Department of Epidemiology and Biostatistics, School of Public Health, University at Albany, SUNY, One University Place, Rensselaer, NY 12144-3456, USA.
Stat Med. 2011 Dec 20;30(29):3447-60. doi: 10.1002/sim.4355. Epub 2011 Oct 4.

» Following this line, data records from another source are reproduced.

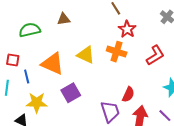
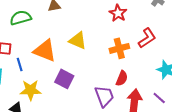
orange cross: (117, 52) -> (119, 48), moved, turned -30
purple square: (71, 93) -> (64, 79), turned -30

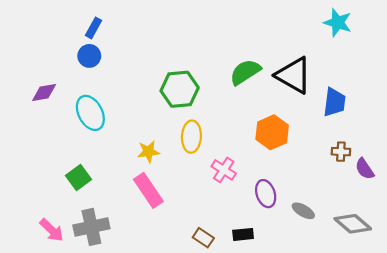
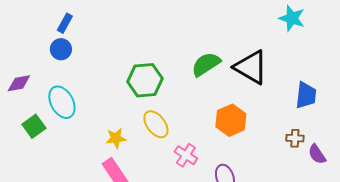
blue trapezoid: (334, 102) -> (306, 95), moved
yellow ellipse: (191, 137) -> (156, 124), turned -40
green square: (79, 177) -> (34, 126), moved

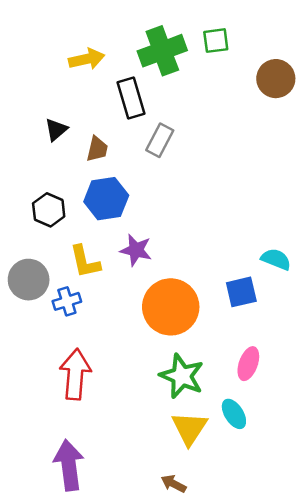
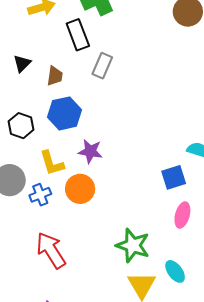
orange circle: (171, 307) -> (80, 189), moved, size x0.7
pink ellipse: (248, 364) -> (182, 215), moved
red arrow: (75, 374) -> (51, 250), turned -33

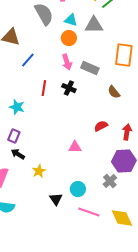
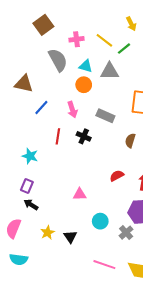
pink arrow: (67, 62) -> (72, 110), moved
brown semicircle: (114, 92) -> (130, 141), turned 56
pink triangle: (75, 147) -> (80, 194), moved
yellow star: (39, 171) -> (48, 233), moved
cyan circle: (78, 189) -> (100, 221), moved
black triangle: (56, 199) -> (70, 237), moved

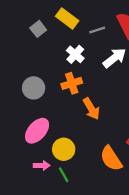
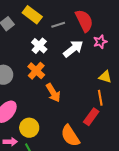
orange cross: (72, 83) -> (36, 71), turned -30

The multivariate normal (MVN) distribution is arguably the most popular parametric model used in imputation and is available in most software packages (e.g., SAS PROC MI, R package norm). When it is applied to categorical variables as an approximation, practitioners often either apply simple rounding techniques for ordinal variables or create a distinct 'missing' category and/or disregard the nominal variable from the imputation phase. All of these practices can potentially lead to biased and/or uninterpretable inferences. In this work, we develop a new rounding methodology calibrated to preserve observed distributions to multiply impute missing categorical covariates. The major attractiveness of this method is its flexibility to use any 'working' imputation software, particularly those based on MVN, allowing practitioners to obtain usable imputations with small biases. A simulation study demonstrates the clear advantage of the proposed method in rounding ordinal variables and, in some scenarios, its plausibility in imputing nominal variables. We illustrate our methods on a widely used National Survey of Children with Special Health Care Needs where incomplete values on race posed a valid threat on inferences pertaining to disparities.
多变量正态(MVN)分布可以说是在插补中使用最广泛的参数模型,并且大多数软件包(例如 SAS PROC MI、R 包 norm)都提供了该模型。当将其应用于分类变量作为近似值时,从业者通常要么对有序变量应用简单的舍入技术,要么创建一个独特的“缺失”类别,并/或在插补阶段忽略名义变量。所有这些做法都可能导致有偏差和/或不可解释的推断。在这项工作中,我们开发了一种新的舍入方法,该方法经过校准,可以保留观察到的分布,以便对缺失的分类协变量进行多重插补。这种方法的主要吸引力在于其灵活性,可以使用任何“工作”的插补软件,特别是基于 MVN 的软件,从而允许从业者以较小的偏差获得可用的插补值。一项模拟研究表明,该方法在舍入有序变量方面具有明显的优势,并且在某些情况下,在对名义变量进行插补方面也具有合理性。我们在广泛使用的具有特殊健康需求的儿童全国调查中说明了我们的方法,其中种族的不完整值对与差异相关的推断构成了合理的威胁。